[Stored data]
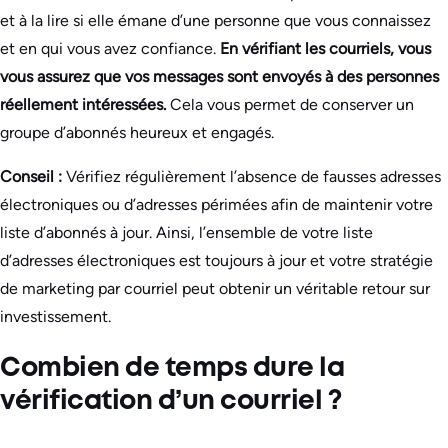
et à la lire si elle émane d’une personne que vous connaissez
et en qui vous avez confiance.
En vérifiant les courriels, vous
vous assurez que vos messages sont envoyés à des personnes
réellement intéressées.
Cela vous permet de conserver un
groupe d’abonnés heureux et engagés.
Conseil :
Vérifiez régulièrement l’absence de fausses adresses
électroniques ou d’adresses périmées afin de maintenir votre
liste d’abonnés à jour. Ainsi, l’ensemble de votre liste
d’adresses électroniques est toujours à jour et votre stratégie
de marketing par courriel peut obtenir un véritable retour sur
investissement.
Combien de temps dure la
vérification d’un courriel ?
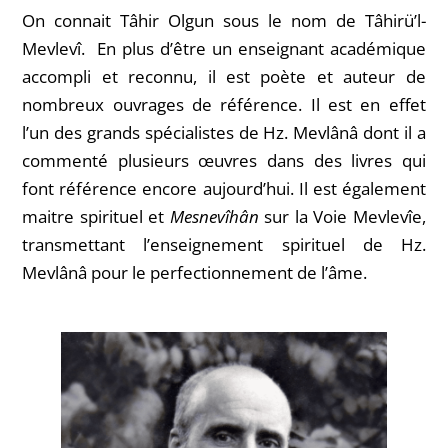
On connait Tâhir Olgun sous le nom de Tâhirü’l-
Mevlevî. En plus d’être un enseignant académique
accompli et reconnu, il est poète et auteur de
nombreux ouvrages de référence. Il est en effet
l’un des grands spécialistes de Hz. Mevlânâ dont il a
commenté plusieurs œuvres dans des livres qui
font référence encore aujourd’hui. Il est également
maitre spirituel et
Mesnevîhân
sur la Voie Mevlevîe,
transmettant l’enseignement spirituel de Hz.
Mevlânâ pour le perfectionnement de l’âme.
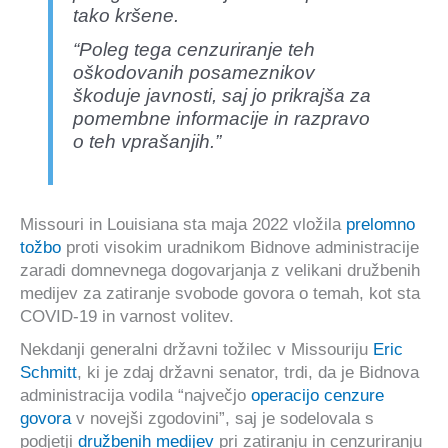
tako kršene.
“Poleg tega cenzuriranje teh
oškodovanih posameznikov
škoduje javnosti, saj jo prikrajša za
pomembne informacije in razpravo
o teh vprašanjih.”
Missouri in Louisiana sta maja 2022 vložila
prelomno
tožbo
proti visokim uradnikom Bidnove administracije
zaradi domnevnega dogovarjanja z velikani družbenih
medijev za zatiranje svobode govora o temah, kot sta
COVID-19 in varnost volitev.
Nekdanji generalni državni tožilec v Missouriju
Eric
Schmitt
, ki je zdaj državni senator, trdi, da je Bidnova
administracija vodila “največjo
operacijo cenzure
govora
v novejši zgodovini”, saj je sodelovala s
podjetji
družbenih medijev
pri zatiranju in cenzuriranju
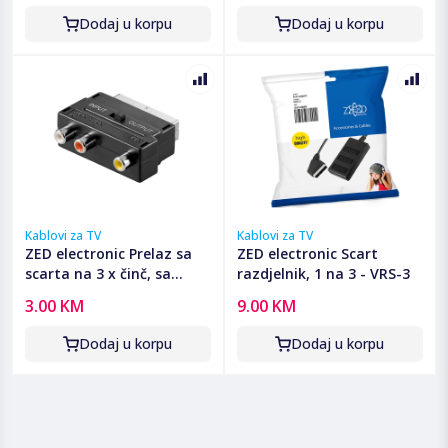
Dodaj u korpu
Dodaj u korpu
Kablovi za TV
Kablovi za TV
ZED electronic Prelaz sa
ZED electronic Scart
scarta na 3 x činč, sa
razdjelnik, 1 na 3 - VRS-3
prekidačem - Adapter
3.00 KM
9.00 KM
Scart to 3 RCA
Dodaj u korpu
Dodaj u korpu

_WORK TASK_: All that should be returned is the run of lines from the start of the entries above to the line bearing "razdjelnik, 1 na 3 - VRS-3", each exact, with pictures omitted.

_YOUR SOLUTION_:
et à la lire si elle émane d’une personne que vous connaissez
et en qui vous avez confiance.
En vérifiant les courriels, vous
vous assurez que vos messages sont envoyés à des personnes
réellement intéressées.
Cela vous permet de conserver un
groupe d’abonnés heureux et engagés.
Conseil :
Vérifiez régulièrement l’absence de fausses adresses
électroniques ou d’adresses périmées afin de maintenir votre
liste d’abonnés à jour. Ainsi, l’ensemble de votre liste
d’adresses électroniques est toujours à jour et votre stratégie
de marketing par courriel peut obtenir un véritable retour sur
investissement.
Combien de temps dure la
vérification d’un courriel ?
On connait Tâhir Olgun sous le nom de Tâhirü’l-
Mevlevî. En plus d’être un enseignant académique
accompli et reconnu, il est poète et auteur de
nombreux ouvrages de référence. Il est en effet
l’un des grands spécialistes de Hz. Mevlânâ dont il a
commenté plusieurs œuvres dans des livres qui
font référence encore aujourd’hui. Il est également
maitre spirituel et
Mesnevîhân
sur la Voie Mevlevîe,
transmettant l’enseignement spirituel de Hz.
Mevlânâ pour le perfectionnement de l’âme.
tako kršene.
“Poleg tega cenzuriranje teh
oškodovanih posameznikov
škoduje javnosti, saj jo prikrajša za
pomembne informacije in razpravo
o teh vprašanjih.”
Missouri in Louisiana sta maja 2022 vložila
prelomno
tožbo
proti visokim uradnikom Bidnove administracije
zaradi domnevnega dogovarjanja z velikani družbenih
medijev za zatiranje svobode govora o temah, kot sta
COVID-19 in varnost volitev.
Nekdanji generalni državni tožilec v Missouriju
Eric
Schmitt
, ki je zdaj državni senator, trdi, da je Bidnova
administracija vodila “največjo
operacijo cenzure
govora
v novejši zgodovini”, saj je sodelovala s
podjetji
družbenih medijev
pri zatiranju in cenzuriranju
Dodaj u korpu
Dodaj u korpu
Kablovi za TV
Kablovi za TV
ZED electronic Prelaz sa
ZED electronic Scart
scarta na 3 x činč, sa
razdjelnik, 1 na 3 - VRS-3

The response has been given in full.